Over the past few years Libya and other oil-rich Arab states have poured capital into the U.K. economy. In February 2010, just six months after Megrahi was freed, Libya's $70 billion sovereign wealth fund unveiled plans to assist Britain by investing $8 billion in U.K. businesses and real estate. Libya also has relocated LIA's offices to London with plans to invest heavily in the U.K. economy.
But that's not all. Scotland also was pressured to release Megrahi by the government of Qatar, another significant contributor to the U.K. economy. Qatar recently bought Harrods department store for more than $2 billion, is developing the $3 billion Shard London Bridge, which when completed will be the tallest building in Europe, and owns substantial stakes in the British bank Barclays, the supermarket chain J. Sainsbury, and London's Canary Wharf financial district.
With all of this cash at stake, is it any wonder that Scottish officials found a way to satisfy Libya?
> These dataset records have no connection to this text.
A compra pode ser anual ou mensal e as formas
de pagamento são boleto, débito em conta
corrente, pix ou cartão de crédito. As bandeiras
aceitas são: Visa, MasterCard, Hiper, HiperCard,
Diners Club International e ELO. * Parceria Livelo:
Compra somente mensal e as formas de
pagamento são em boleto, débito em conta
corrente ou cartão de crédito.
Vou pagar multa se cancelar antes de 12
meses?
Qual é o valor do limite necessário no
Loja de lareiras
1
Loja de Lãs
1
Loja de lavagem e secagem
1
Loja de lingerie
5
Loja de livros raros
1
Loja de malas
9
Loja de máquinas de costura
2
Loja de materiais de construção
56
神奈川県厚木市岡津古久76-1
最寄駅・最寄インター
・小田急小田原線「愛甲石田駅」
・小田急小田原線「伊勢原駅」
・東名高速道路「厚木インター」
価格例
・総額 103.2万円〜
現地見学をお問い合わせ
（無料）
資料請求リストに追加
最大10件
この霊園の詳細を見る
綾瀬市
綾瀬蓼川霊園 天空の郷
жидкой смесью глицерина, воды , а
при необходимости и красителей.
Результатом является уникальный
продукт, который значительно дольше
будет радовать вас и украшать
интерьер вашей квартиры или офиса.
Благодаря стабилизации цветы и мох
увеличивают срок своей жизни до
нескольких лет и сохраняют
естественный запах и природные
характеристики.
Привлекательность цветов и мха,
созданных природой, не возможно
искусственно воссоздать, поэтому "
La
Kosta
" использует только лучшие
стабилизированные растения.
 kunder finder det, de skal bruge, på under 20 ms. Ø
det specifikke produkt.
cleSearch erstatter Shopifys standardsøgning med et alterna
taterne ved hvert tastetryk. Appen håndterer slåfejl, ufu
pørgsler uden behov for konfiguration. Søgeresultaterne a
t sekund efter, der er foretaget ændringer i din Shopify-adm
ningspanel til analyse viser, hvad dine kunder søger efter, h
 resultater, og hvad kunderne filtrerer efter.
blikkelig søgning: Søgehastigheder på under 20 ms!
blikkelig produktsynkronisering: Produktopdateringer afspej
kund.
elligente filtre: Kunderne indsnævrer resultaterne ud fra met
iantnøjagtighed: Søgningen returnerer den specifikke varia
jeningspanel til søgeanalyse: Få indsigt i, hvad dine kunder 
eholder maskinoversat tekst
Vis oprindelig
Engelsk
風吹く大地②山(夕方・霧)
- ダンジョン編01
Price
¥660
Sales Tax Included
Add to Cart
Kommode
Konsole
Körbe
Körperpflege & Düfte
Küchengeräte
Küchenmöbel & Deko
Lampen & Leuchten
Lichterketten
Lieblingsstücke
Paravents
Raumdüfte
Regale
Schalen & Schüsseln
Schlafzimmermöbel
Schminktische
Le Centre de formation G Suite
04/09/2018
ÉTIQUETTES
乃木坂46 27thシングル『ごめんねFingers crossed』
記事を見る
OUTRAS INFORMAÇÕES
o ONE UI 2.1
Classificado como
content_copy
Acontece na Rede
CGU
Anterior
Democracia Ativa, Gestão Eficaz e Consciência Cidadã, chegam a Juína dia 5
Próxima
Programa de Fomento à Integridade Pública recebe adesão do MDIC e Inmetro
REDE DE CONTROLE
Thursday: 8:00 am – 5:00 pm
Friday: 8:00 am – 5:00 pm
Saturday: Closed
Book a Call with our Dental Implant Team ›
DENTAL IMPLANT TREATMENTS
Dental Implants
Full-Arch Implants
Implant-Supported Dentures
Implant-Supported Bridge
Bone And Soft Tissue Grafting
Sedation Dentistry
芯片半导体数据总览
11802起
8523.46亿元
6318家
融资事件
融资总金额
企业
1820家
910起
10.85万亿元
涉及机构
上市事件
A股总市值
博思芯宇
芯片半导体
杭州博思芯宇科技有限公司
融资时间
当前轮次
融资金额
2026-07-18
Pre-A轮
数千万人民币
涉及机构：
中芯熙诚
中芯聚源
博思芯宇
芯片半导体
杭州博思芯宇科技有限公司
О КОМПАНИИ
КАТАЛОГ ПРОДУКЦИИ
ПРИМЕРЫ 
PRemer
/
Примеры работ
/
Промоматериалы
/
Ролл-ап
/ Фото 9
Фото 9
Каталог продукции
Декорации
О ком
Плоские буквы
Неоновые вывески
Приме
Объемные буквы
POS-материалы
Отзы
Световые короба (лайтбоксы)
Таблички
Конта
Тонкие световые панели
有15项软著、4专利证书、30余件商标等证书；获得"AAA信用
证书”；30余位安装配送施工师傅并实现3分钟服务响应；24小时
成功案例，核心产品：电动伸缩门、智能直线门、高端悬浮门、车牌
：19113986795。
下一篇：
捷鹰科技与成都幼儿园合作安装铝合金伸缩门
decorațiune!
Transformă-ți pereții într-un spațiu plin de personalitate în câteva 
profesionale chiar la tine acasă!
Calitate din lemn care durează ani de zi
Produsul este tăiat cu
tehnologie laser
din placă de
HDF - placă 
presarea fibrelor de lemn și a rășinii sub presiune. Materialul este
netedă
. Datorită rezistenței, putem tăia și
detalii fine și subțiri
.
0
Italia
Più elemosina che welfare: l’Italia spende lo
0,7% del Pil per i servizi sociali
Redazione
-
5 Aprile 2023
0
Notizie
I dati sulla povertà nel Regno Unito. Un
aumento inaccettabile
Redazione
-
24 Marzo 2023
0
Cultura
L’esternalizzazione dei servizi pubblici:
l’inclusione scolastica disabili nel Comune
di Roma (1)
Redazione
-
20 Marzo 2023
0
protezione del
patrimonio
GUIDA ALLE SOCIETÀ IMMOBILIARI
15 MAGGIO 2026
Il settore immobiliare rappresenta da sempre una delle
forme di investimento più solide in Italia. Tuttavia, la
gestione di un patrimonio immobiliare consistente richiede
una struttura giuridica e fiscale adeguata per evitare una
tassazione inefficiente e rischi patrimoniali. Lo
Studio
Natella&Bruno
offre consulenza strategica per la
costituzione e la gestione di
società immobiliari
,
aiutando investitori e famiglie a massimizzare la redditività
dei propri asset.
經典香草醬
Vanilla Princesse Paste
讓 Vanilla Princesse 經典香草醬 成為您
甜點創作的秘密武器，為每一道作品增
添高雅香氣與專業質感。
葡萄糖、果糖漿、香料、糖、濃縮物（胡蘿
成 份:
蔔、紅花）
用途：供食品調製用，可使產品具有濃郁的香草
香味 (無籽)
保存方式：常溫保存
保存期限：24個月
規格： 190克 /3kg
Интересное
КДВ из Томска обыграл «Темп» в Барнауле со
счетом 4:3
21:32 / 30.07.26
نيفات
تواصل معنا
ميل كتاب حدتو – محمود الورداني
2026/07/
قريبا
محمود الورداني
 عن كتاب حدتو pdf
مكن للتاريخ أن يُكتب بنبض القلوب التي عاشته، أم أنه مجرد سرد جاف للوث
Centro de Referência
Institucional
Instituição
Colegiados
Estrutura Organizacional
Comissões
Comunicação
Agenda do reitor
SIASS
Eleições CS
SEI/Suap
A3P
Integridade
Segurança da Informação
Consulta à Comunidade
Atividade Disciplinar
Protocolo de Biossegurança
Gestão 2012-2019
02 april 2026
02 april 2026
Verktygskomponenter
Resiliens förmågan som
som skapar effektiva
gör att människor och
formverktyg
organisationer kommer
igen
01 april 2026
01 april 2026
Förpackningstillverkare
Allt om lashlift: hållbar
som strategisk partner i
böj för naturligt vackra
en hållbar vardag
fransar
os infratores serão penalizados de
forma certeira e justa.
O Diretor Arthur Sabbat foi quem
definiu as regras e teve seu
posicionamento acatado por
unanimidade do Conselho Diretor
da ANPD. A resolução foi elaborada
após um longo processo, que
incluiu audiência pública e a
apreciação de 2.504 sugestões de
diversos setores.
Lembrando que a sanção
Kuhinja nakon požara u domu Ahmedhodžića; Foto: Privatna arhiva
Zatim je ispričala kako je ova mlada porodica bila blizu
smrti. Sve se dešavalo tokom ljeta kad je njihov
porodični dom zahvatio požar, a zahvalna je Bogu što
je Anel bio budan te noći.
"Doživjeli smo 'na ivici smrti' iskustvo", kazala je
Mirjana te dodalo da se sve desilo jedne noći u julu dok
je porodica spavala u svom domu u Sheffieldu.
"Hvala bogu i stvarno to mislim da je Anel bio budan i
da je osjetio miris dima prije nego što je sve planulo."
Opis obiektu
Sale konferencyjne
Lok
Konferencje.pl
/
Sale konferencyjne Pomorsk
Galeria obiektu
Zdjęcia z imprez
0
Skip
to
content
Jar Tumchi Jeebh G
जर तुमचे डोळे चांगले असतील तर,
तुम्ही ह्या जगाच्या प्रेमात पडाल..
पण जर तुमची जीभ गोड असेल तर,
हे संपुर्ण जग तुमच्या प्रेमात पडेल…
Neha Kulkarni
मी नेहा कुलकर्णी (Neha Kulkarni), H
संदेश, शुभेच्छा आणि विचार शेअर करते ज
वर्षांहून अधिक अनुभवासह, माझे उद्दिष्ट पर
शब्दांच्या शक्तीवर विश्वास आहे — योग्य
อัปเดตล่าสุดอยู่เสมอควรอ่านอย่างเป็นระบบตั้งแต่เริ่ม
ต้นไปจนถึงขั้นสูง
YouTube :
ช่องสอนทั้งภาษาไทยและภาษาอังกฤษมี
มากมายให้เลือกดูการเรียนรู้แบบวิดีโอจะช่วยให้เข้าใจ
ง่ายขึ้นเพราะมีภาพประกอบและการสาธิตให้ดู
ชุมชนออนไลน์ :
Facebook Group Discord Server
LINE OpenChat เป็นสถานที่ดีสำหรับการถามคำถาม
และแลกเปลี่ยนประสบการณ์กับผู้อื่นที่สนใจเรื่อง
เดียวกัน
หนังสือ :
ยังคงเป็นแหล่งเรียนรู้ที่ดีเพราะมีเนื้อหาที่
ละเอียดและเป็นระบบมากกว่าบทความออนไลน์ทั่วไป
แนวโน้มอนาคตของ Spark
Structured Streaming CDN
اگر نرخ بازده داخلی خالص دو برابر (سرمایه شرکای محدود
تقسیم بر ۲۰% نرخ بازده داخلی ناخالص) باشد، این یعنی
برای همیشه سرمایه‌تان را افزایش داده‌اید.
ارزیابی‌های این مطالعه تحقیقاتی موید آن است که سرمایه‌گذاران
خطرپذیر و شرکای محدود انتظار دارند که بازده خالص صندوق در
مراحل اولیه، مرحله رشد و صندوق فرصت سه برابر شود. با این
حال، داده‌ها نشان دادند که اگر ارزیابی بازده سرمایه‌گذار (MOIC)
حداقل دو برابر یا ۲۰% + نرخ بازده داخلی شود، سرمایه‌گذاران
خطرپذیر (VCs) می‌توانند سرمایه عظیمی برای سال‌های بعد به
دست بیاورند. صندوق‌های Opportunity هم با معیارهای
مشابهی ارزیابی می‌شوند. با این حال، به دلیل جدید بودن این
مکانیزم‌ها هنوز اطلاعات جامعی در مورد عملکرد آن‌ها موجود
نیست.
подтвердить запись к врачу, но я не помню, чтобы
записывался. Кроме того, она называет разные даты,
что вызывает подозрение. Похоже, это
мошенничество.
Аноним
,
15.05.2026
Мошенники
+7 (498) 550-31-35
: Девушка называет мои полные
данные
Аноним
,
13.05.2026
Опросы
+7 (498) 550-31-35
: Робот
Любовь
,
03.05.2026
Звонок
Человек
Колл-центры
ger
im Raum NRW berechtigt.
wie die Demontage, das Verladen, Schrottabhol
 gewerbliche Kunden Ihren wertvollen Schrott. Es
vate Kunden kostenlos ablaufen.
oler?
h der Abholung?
Essentially the U.K. had a money gun held against its head until it signed the papers. Remember the famous line from the movie The Godfather: "Either your your signature or your brains will be on that contract." Same thing here.
The trouble is Britain is hardly alone in this predicament. Over the past few years, as Western nations have battled repeated brutal financial crises, the strength of the global economy has shifted. Today, newly wealthy countries are using their economic might to assert themselves geopolitically. And what has emerged is a global shadow market where much of the world's liquidity is being provided by wealthy foreign governments that may have political agendas beyond investment returns.
In the U.S. we see this transition most clearly in China's ability to ignore direct pressure from the Obama administration to revise its currency policy, which undervalues the renminbi in order to boost Chinese exports. But it's also visible in China's foot-dragging on a host of other global issues, such as human rights and environmental degradation. America may be considered the world's sole superpower. But it owes so much money to China that it no longer can dictate terms. Instead it has to try to coax its rival to the table before the real conversations can begin.
Looking at the story behind Megrahi's release, it's clear that the challenges we face are much more complicated than our political leaders realize or are willing to acknowledge. The question isn't whether BP pushed to have a convicted murderer freed. It did. And it isn't whether the U.K. caved in to financial pressure to free a convicted murderer. It did.
Instead, the question is when will a foreign government point its money gun at the U.S.? And when it does, will America be powerless to stop it?